En attendant, la population continue à souffrir au quotidien « La paix est essentielle, mais elle ne remplit pas nos assiettes. La grande majorité des Congolais n’a qu’un repas par jour, explique René, officier de police. Le prochain président devra soulager les maux de la population.
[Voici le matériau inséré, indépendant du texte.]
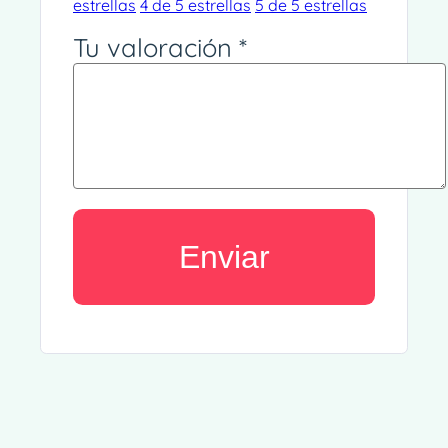
estrellas
4 de 5 estrellas
5 de 5 estrellas
Tu valoración
*
Alternative:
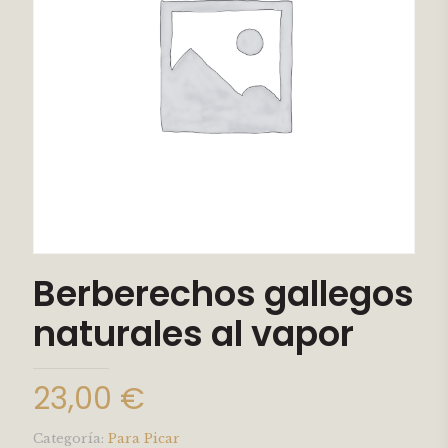
Berberechos gallegos
naturales al vapor
23,00
€
Categoría:
Para Picar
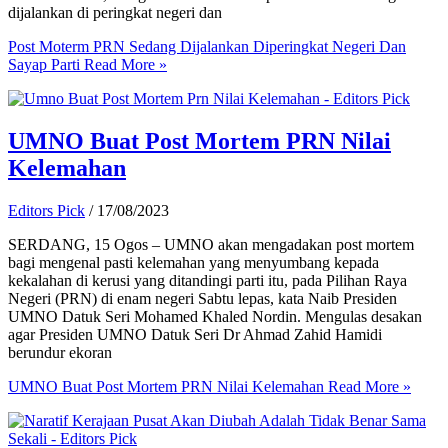
dijalankan di peringkat negeri dan
Post Moterm PRN Sedang Dijalankan Diperingkat Negeri Dan
Sayap Parti
Read More »
UMNO Buat Post Mortem PRN Nilai
Kelemahan
Editors Pick
/
17/08/2023
SERDANG, 15 Ogos – UMNO akan mengadakan post mortem
bagi mengenal pasti kelemahan yang menyumbang kepada
kekalahan di kerusi yang ditandingi parti itu, pada Pilihan Raya
Negeri (PRN) di enam negeri Sabtu lepas, kata Naib Presiden
UMNO Datuk Seri Mohamed Khaled Nordin. Mengulas desakan
agar Presiden UMNO Datuk Seri Dr Ahmad Zahid Hamidi
berundur ekoran
UMNO Buat Post Mortem PRN Nilai Kelemahan
Read More »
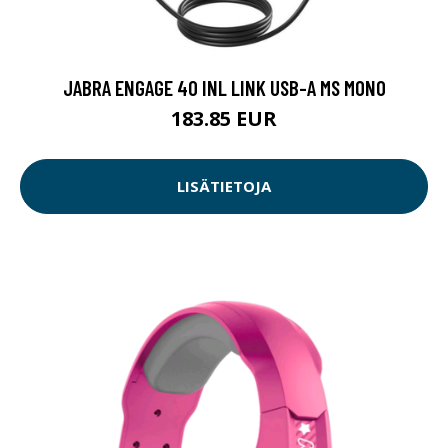
JABRA ENGAGE 40 INL LINK USB-A MS MONO
183.85 EUR
LISÄTIETOJA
Rien que pour cela, nous irons voter en masse. » Selon une étude publiée par la revue médicale britannique Lancet en janvier dernier, le Congo est le théâtre de la plus grave crise humanitaire mondiale. Près de quatre millions de personnes sont mortes entre 1998 et 2004, victimes indirectes de deux guerres sanglantes et des exactions des milices. La majorité des décès est due aux maladies qui ne peuvent être soignées en raison de l’effondrement des services de santé publique. L’est du pays est la région la plus touchée en raison de la présence de divers groupes armés. Mais les habitants de Kinshasa, qui compte plus de 8 millions d’habitants, peinent également à joindre les deux bouts. La venue de la Monuc a provoqué une inflation des prix. Environ 20 dollars pour un sac de riz (25 kg), plus de 7 dollars pour 5 litres d’huile, près de 10 dollars le kilo de viande rouge fraîche, et au minimum 3 dollars pour un petit poulet À ce rythme, la ménagère a vite fait d’épuiser son budget mensuel.